# Bayesian Bellman Actor-Critic

## Project structure:
- `bbac/algorithms/`: contains the algorithm implementations. Specifically, `bbac/algorithms/bbac.py` contains the `BayesianBellmanActorCritic` algorithm used.
- `policy_evaluation/environments/`: contains the `cartpole-custom_swingup_sparse` environment.

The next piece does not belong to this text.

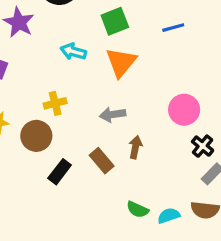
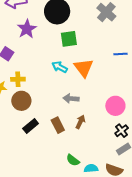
green square: (115, 21) -> (69, 39), moved
cyan arrow: (73, 52) -> (60, 67), moved
orange triangle: (121, 62) -> (84, 68), turned -30
yellow cross: (55, 103) -> (18, 79), moved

For `MountainCar`, we use the gym `MountainCar-Continuous-v0`.
- `policy_evaluation/runners/bbac`: Main entrypoint the experiments.
- `bbac/value_functions/`: contains value function helper classes.

## To run BBAC:

1. Install conda environment (if you have gpu access, uncomment the cuda-related lines in `environment.yml`):
```bash
cd [project-root]

CONDA_ENV_NAME="bbac" && \
  conda activate base && \
  conda env remove -y --name "${CONDA_ENV_NAME}"; \
  conda env create -f ./environment.yml -n "${CONDA_ENV_NAME}" && \
  conda activate "${CONDA_ENV_NAME}"
```

2. Run all algorithm and environment combinations. All the runs take the following form:

```bash
softlearning launch_example_local \
    bbac.runners.bbac \
    --run-eagerly=false \
    --algorithm=BayesianBellmanActorCritic \
    --universe=[universe] \
    --domain=[domain] \
    --task=[task] \
    --exp-name="bbac-1" \
    --num-samples=1 \
    --trial-cpus=1 \
    --trial-gpus=0 \
    --video-save-frequency=0 \
    --checkpoint-frequency=0 \
    --checkpoint-replay-pool=False \
    --checkpoint-at-end=false \
    --max-failures=0 \
    --server-port=''
```

Where `[universe]` in `{gym,dm_control}`, `[domain]` in `{MountainCar,cartpole}`, and `[task]` in `{Continuous-v0,custom_swingup_sparse}`. The hyperparameters can be configured from `control/bbac/runners/bbac/variants.py`. For `BAC`, use the same hyperparameters
as for `BBAC`, but set the target update weight `tau=1.0`. The results can be 
visualized with the scripts in `control/results`.